Using the Binance cryptocurrency exchange API client BTC data were obtained and examined, culminating in the construction of five distinct regression models to predict next day's close price as a function of its inferred financial market indicator statistics. Three were built using linear regression algorithms: Ordinary Least Squares (OLS), Lasso, and Ridge. One was built using the Random Forest Regression (RFR) algorithm. Then last, one was built using a Long Short Term Memory(LSTM) recurrent neural network.
- Approach
- Findings
- Future Work
We found that the RFR model produced the most accurate predictions regarding BTCs closing price.
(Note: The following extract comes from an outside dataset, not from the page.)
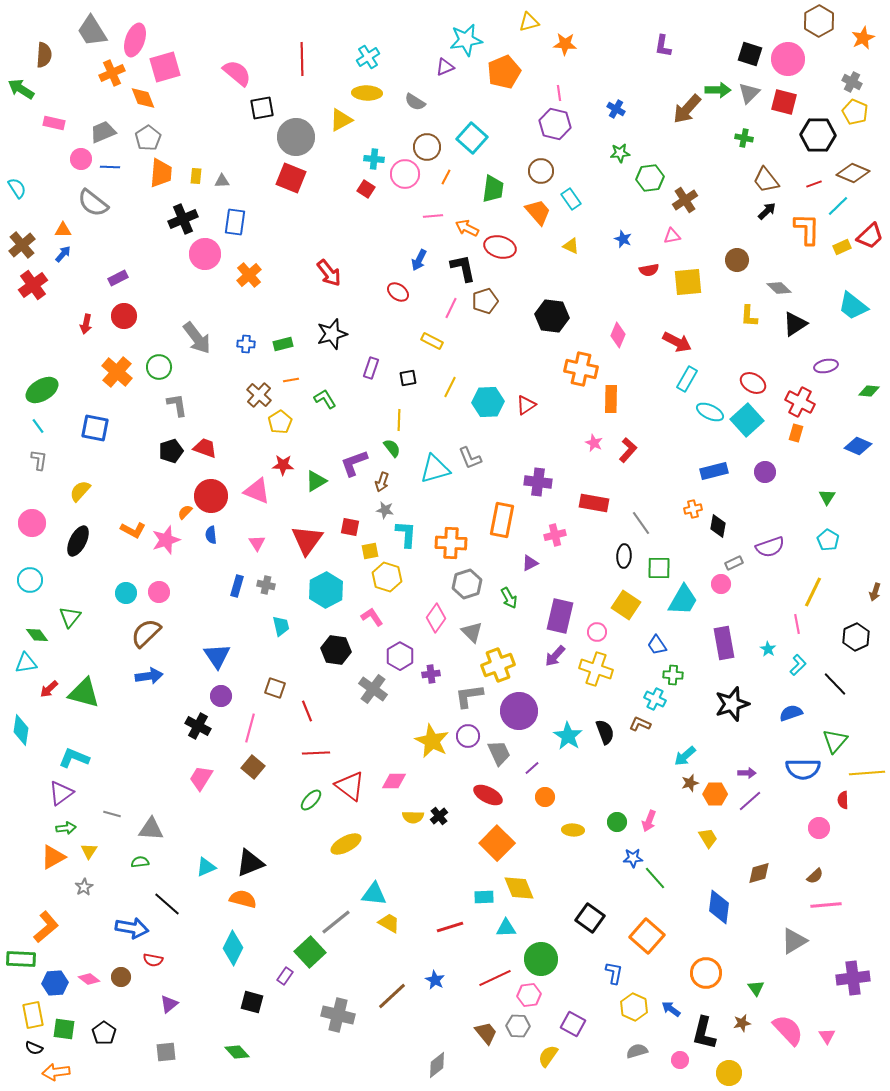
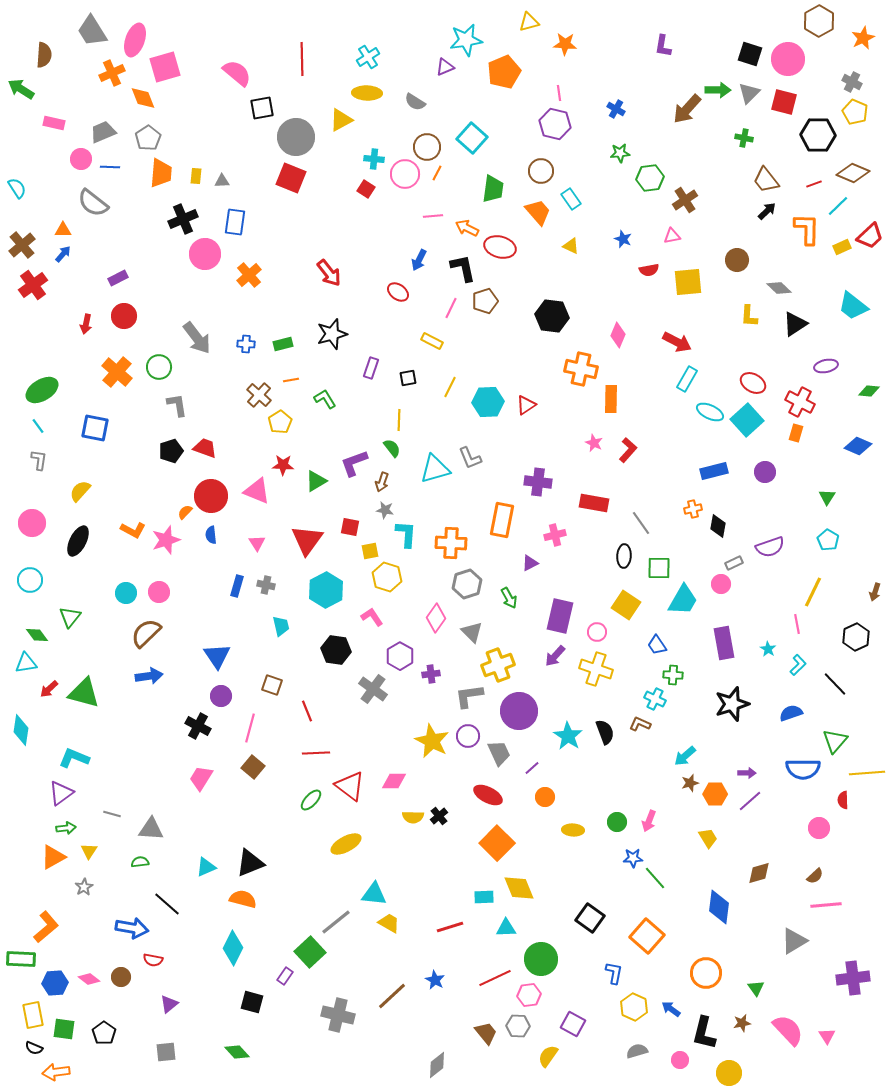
orange line at (446, 177): moved 9 px left, 4 px up
brown square at (275, 688): moved 3 px left, 3 px up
However, the R2 score of the training set for the RFR was substantially lower (0.9172). The concern is solved by computing its OOB (out-of-bag) score, which was 0.9136. Comparing that score to the train R2 (0.9172) we can see how similar they are. Since the OOB is an unbiased estimate of a model’s performance on a test set the same size as the training, we can confirm that the model produces relatively "true" predictions, solidifying its test R2 score of 0.98845.
That being said, the LSTM produced the second best results according to R2 scores (0.9395). Although, because we split the train/test sets differently (80/20) than regression models (75/25) the R2 metric might not be useful for a comparitive analysis between the two. Using MAPE proves more reliable in that regard, showing us that the LSTM prediction errors were smaller by 0.0247 compared to RFR (0.48569).
The OLS and Lasso frameworks produced nearly identical results. Their respective R2 testing scores were 0.93821 and 0.93038, differing by only 0.00783 points. However, when looking at their MAPEs we can see that the OLS received a much better score than Lasso by 0.23988 meaning the OLS model produced more accurate predictions compared to the actual values. Lastly, the Ridge model performed the worst across the board, only receiving an R2 score of 0.75385 and a terrible MAPE in comparison to 1.51219. Meaning that this model's predictions differed from the actual values during testing by over 1% even with the data normalized and scaled.
- Perform deeper analysis into Tweet sentiment
- Train/test models on more data
- Fine tune the hyperparameters of models
- Perform EDA with other indicators
- Implement signal generator
- Back test
- Compute prospective Sharpe Ratio
- Test for replicable results on different assets (equities, ETFs, etc.)